:: ASSIGNED TASK ::
Bring together every line in the data that includes "Универсальные".

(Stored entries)
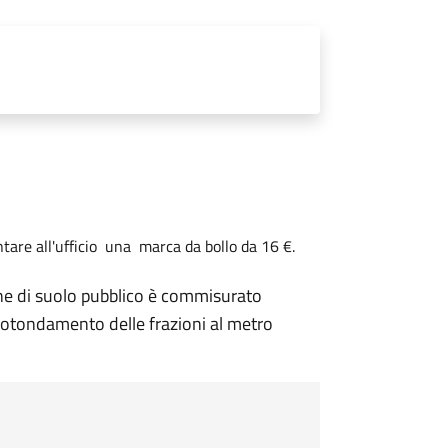
tare all'ufficio una marca da bollo da 16 €.
one di suolo pubblico è commisurato
rotondamento delle frazioni al metro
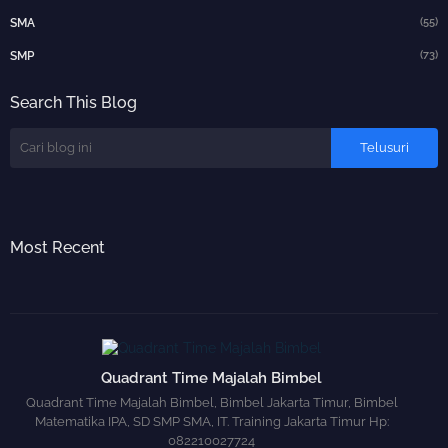
(55)
SMA
(73)
SMP
Search This Blog
Most Recent
Quadrant Time Majalah Bimbel
Quadrant Time Majalah Bimbel, Bimbel Jakarta Timur, Bimbel
Matematika IPA, SD SMP SMA, IT. Training Jakarta Timur Hp:
082210027724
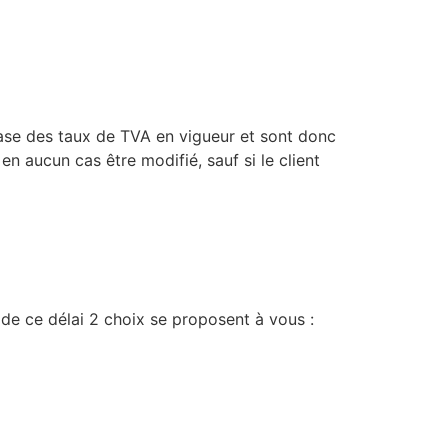
 base des taux de TVA en vigueur et sont donc
en aucun cas être modifié, sauf si le client
 de ce délai 2 choix se proposent à vous :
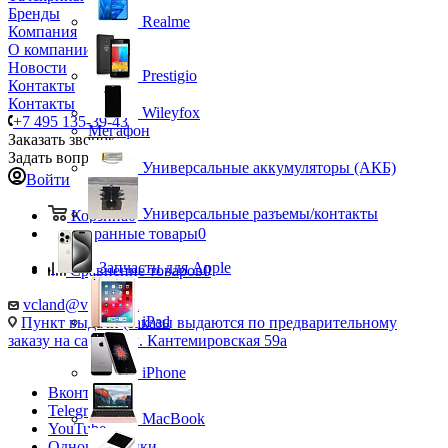
Бренды
Realme
Компания
О компании
Новости
Prestigio
Контакты
Контакты
Wileyfox
+7 495 135-39-43
Мегафон
Заказать звонок
Задать вопрос
Универсальные аккумуляторы (АКБ)
Войти
Универсальные разъемы/контакты
Корзина
0
Избранные товары
0
Запчасти для Apple
Сравнение товаров
0
vcland@vcland.ru
iPad
Пункт выдачи (заказы выдаются по предварительному
заказу на сайте), ул. Кантемировская 59а
iPhone
Вконтакте
Telegram
MacBook
YouTube
Одноклассники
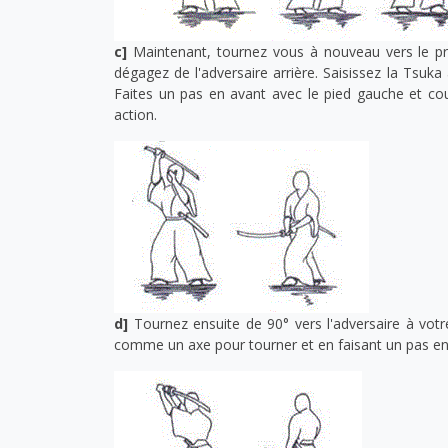
c]
Maintenant, tournez vous à nouveau vers le pr
dégagez de l'adversaire arrière. Saisissez la Tsuka
Faites un pas en avant avec le pied gauche et cou
action.
d]
Tournez ensuite de 90° vers l'adversaire à votr
comme un axe pour tourner et en faisant un pas en a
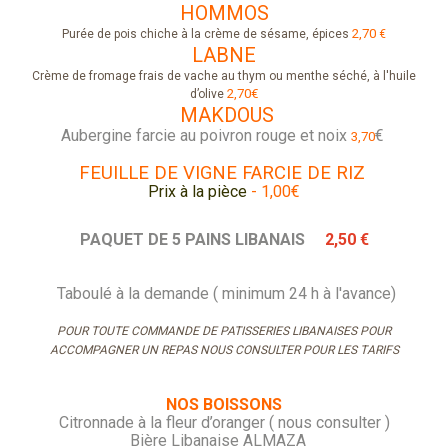
HOMMOS
2,70
Purée de pois chiche à la crème de sésame, épices
€
LABNE
Crème de fromage frais de vache au thym ou menthe séché, à l'huile
2,70€
d’olive
MAKDOUS
Aubergine farcie au poivron rouge et noix
€
3,70
FEUILLE DE VIGNE FARCIE DE RIZ
Prix à la pièce
- 1,00€
PAQUET DE 5 PAINS LIBANAIS
2,50 €
Taboulé à la demande ( minimum 24 h à l'avance)
POUR TOUTE COMMANDE DE PATISSERIES LIBANAISES POUR
ACCOMPAGNER UN REPAS NOUS CONSULTER POUR LES TARIFS
NOS BOISSONS
Citronnade à la fleur d’oranger ( nous consulter )
Bière Libanaise ALMAZA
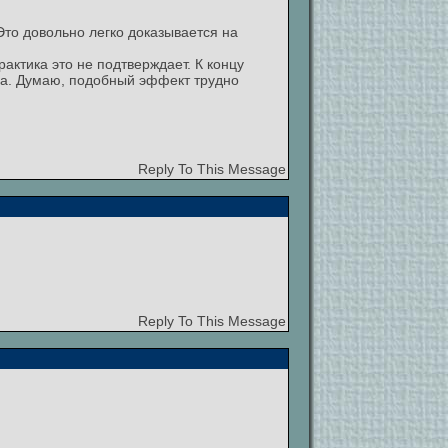
Это довольно легко доказывается на
актика это не подтверждает. К концу
еда. Думаю, подобный эффект трудно
Reply To This Message
Reply To This Message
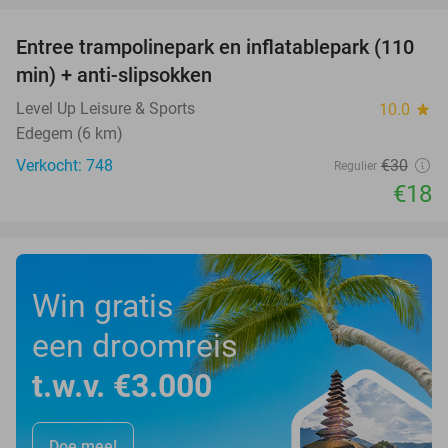
Entree trampolinepark en inflatablepark (110
40%
min) + anti-slipsokken
Level Up Leisure & Sports
10.0
star
Edegem (6 km)
Verkocht: 748
€30
Regulier
€18
Win gratis
een droomreis
t.w.v. €3.000
Doe mee!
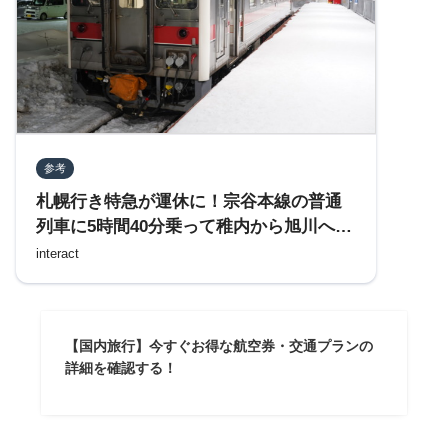
参考
札幌行き特急が運休に！宗谷本線の普通
列車に5時間40分乗って稚内から旭川へ移
動する
interact
【国内旅行】今すぐお得な航空券・交通プランの
詳細を確認する！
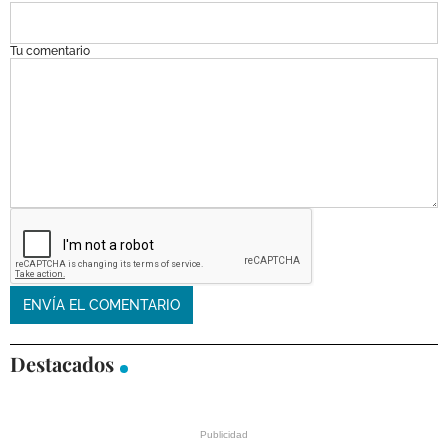
Tu comentario
Destacados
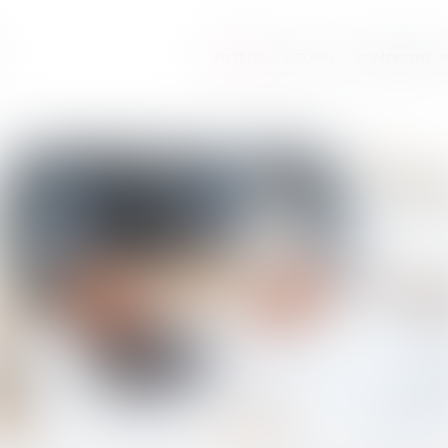
ANTÉLIS
EQUIPO
COMPETENCIA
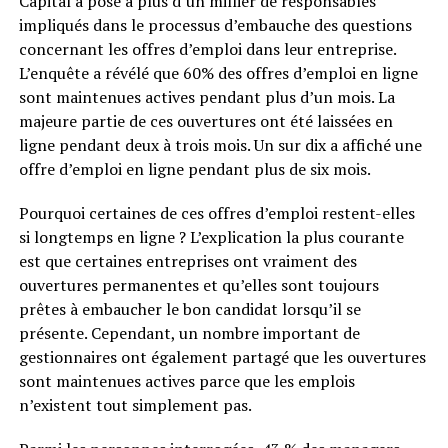
Capital a posé à plus d’un millier de responsables
impliqués dans le processus d’embauche des questions
concernant les offres d’emploi dans leur entreprise.
L’enquête a révélé que 60% des offres d’emploi en ligne
sont maintenues actives pendant plus d’un mois. La
majeure partie de ces ouvertures ont été laissées en
ligne pendant deux à trois mois. Un sur dix a affiché une
offre d’emploi en ligne pendant plus de six mois.
Pourquoi certaines de ces offres d’emploi restent-elles
si longtemps en ligne ? L’explication la plus courante
est que certaines entreprises ont vraiment des
ouvertures permanentes et qu’elles sont toujours
prêtes à embaucher le bon candidat lorsqu’il se
présente. Cependant, un nombre important de
gestionnaires ont également partagé que les ouvertures
sont maintenues actives parce que les emplois
n’existent tout simplement pas.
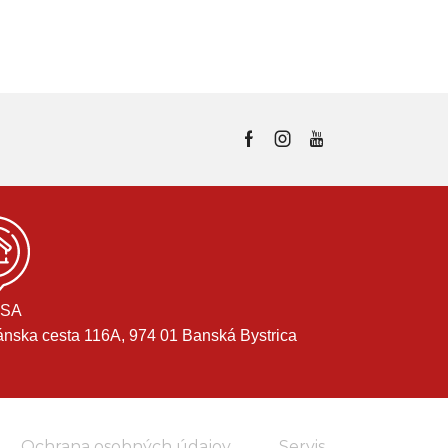
SA
ánska cesta 116A, 974 01 Banská Bystrica
Ochrana osobných údajov
Servis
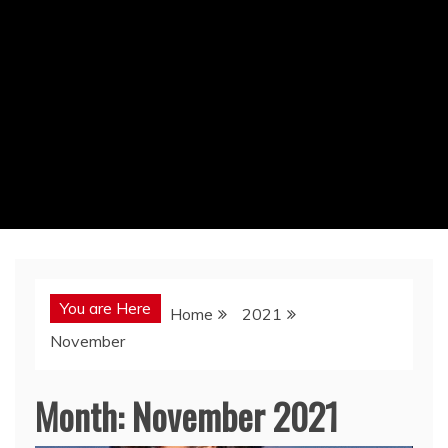
You are Here
Home
2021
November
Month:
November 2021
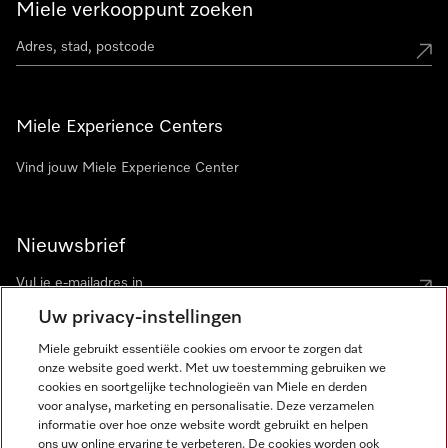
Miele verkooppunt zoeken
Miele Experience Centers
Vind jouw Miele Experience Center
Nieuwsbrief
Uw privacy-instellingen
Miele gebruikt essentiële cookies om ervoor te zorgen dat
onze website goed werkt. Met uw toestemming gebruiken we
cookies en soortgelijke technologieën van Miele en derden
voor analyse, marketing en personalisatie. Deze verzamelen
Miele op Instagram
Miele op Facebook
Miele op Youtube
informatie over hoe onze website wordt gebruikt en helpen
ons uw online ervaring te verbeteren. De cookies worden ook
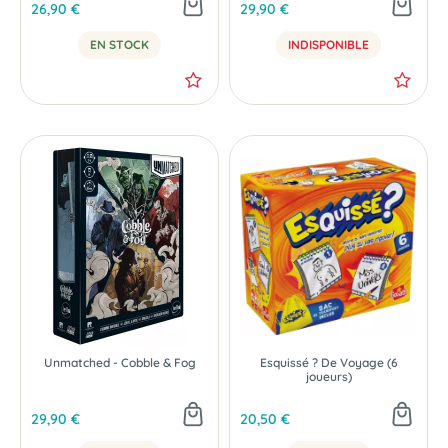
26,90 €
29,90 €
EN STOCK
INDISPONIBLE
Unmatched - Cobble & Fog
Esquissé ? De Voyage (6
joueurs)
29,90 €
20,50 €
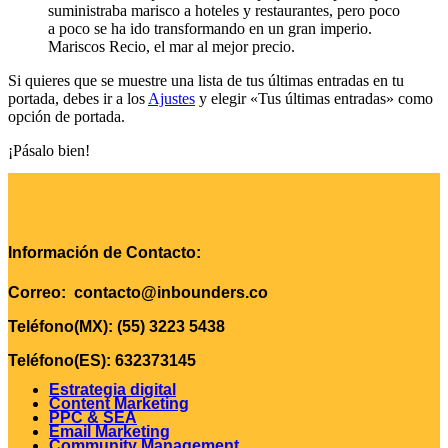
suministraba marisco a hoteles y restaurantes, pero poco
a poco se ha ido transformando en un gran imperio.
Mariscos Recio, el mar al mejor precio.
Si quieres que se muestre una lista de tus últimas entradas en tu
portada, debes ir a los
Ajustes
y elegir «Tus últimas entradas» como
opción de portada.
¡Pásalo bien!
Información de Contacto:
Correo: contacto@inbounders.co
Teléfono(MX): (55) 3223 5438
Teléfono(ES): 632373145
Estrategia digital
Content Marketing
PPC & SEA
Email Marketing
Community Management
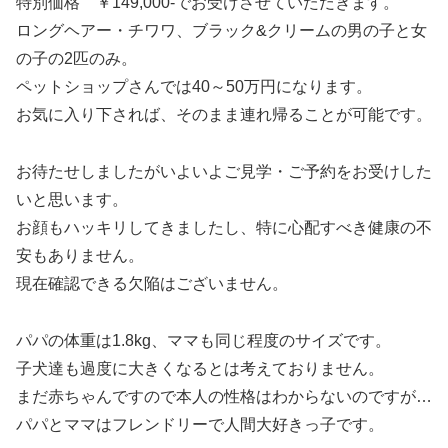
特別価格 ￥149,000-でお受けさせていただきます。
ロングヘアー・チワワ、ブラック&クリームの男の子と女
の子の2匹のみ。
ペットショップさんでは40～50万円になります。
お気に入り下されば、そのまま連れ帰ることが可能です。
お待たせしましたがいよいよご見学・ご予約をお受けした
いと思います。
お顔もハッキリしてきましたし、特に心配すべき健康の不
安もありません。
現在確認できる欠陥はございません。
パパの体重は1.8kg、ママも同じ程度のサイズです。
子犬達も過度に大きくなるとは考えておりません。
まだ赤ちゃんですので本人の性格はわからないのですが…
パパとママはフレンドリーで人間大好きっ子です。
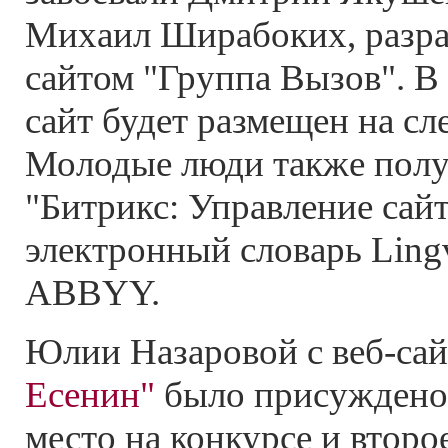
Михаил Ширабоких, разра
сайтом "Группа Вызов". В
сайт будет размещен на с
Молодые люди также полу
"Битрикс: Управление сайт
электронный словарь Ling
ABBYY.
Юлии Назаровой с веб-са
Есенин"
было присуждено 
место на конкурсе и второ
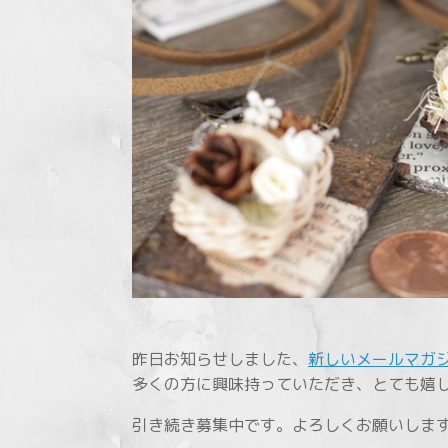
昨日お知らせしました、
新しいメールマガ
多くの方に興味持っていただき、とても嬉
引き続き募集中です。よろしくお願いします<(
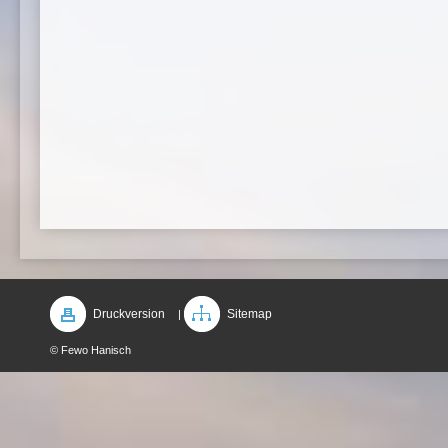
Druckversion
Sitemap
|
© Fewo Hanisch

:: SOLUTION TO THE EXERCISE ::
Универсальные аккумуляторы (АКБ)
Универсальные разъемы/контакты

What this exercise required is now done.